[Saved data entries]
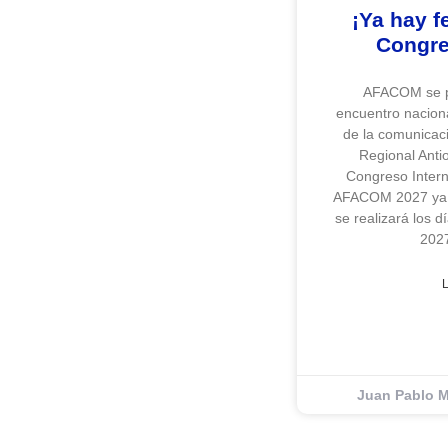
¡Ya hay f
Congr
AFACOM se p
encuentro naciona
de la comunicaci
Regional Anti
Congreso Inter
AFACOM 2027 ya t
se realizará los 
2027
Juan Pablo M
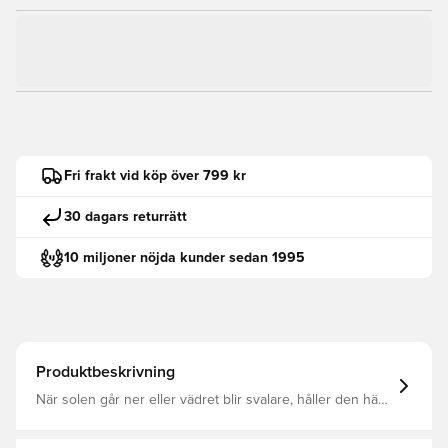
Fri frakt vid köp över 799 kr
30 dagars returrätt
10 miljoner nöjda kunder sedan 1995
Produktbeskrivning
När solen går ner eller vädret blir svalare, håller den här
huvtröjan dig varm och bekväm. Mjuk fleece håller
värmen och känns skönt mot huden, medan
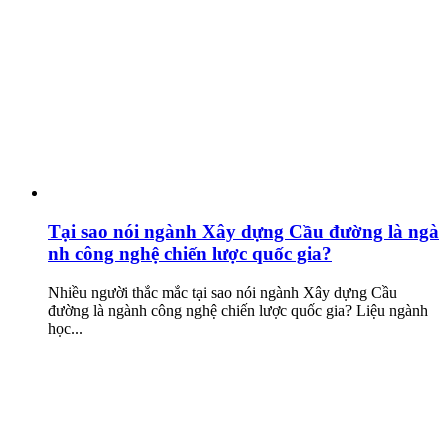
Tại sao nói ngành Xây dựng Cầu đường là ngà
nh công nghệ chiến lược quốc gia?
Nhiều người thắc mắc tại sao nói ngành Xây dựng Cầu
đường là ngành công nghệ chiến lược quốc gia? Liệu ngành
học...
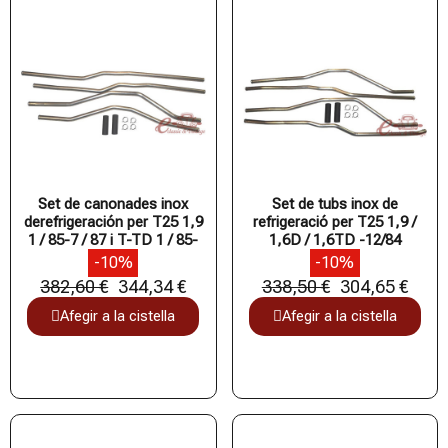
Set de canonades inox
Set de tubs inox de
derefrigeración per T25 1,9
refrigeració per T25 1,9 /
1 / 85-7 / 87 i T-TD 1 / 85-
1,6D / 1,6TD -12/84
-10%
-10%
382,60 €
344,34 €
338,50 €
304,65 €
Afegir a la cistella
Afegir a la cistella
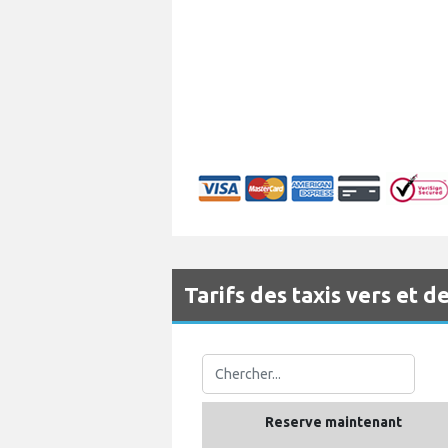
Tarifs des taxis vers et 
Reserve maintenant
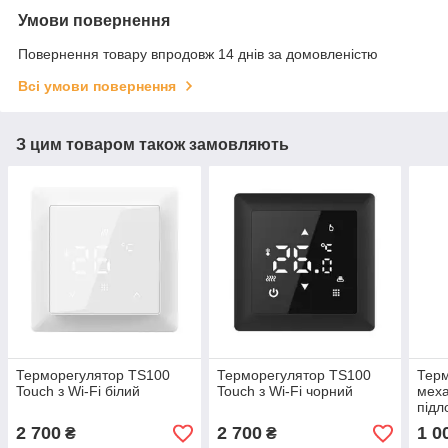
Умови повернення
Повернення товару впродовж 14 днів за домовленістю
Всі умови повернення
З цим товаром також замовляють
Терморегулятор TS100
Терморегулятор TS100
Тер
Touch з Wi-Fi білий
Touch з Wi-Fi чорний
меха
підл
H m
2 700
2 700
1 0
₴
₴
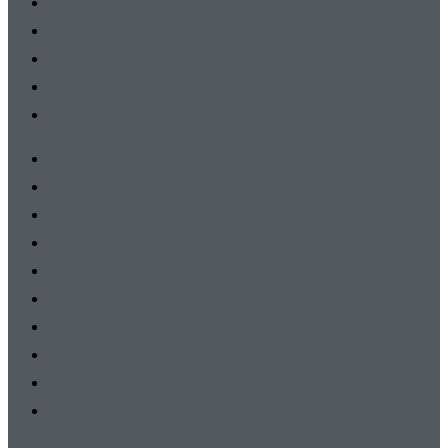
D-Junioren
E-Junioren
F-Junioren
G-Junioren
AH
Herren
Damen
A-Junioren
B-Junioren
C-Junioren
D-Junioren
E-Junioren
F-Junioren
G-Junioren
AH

■ Task to carry out:
Pictures are to be left out; all other data must be returned exactly.

■ Completed task:
¡Ya hay f
Congr
AFACOM se p
encuentro naciona
de la comunicaci
Regional Anti
Congreso Inter
AFACOM 2027 ya t
se realizará los 
2027
Juan Pablo M
Fri frakt vid köp över 799 kr
30 dagars returrätt
10 miljoner nöjda kunder sedan 1995
Produktbeskrivning
När solen går ner eller vädret blir svalare, håller den här
huvtröjan dig varm och bekväm. Mjuk fleece håller
värmen och känns skönt mot huden, medan
Tại sao nói ngành Xây dựng Cầu đường là ngà
nh công nghệ chiến lược quốc gia?
Nhiều người thắc mắc tại sao nói ngành Xây dựng Cầu
đường là ngành công nghệ chiến lược quốc gia? Liệu ngành
học...
Set de canonades inox
Set de tubs inox de
derefrigeración per T25 1,9
refrigeració per T25 1,9 /
1 / 85-7 / 87 i T-TD 1 / 85-
1,6D / 1,6TD -12/84
-10%
-10%
382,60 €
344,34 €
338,50 €
304,65 €
Afegir a la cistella
Afegir a la cistella
Tarifs des taxis vers et 
Reserve maintenant
Умови повернення
Повернення товару впродовж 14 днів за домовленістю
Всі умови повернення
З цим товаром також замовляють
Терморегулятор TS100
Терморегулятор TS100
Тер
Touch з Wi-Fi білий
Touch з Wi-Fi чорний
меха
підл
H m
2 700
2 700
1 0
₴
₴
D-Junioren
E-Junioren
F-Junioren
G-Junioren
AH
Herren
Damen
A-Junioren
B-Junioren
C-Junioren
D-Junioren
E-Junioren
F-Junioren
G-Junioren
AH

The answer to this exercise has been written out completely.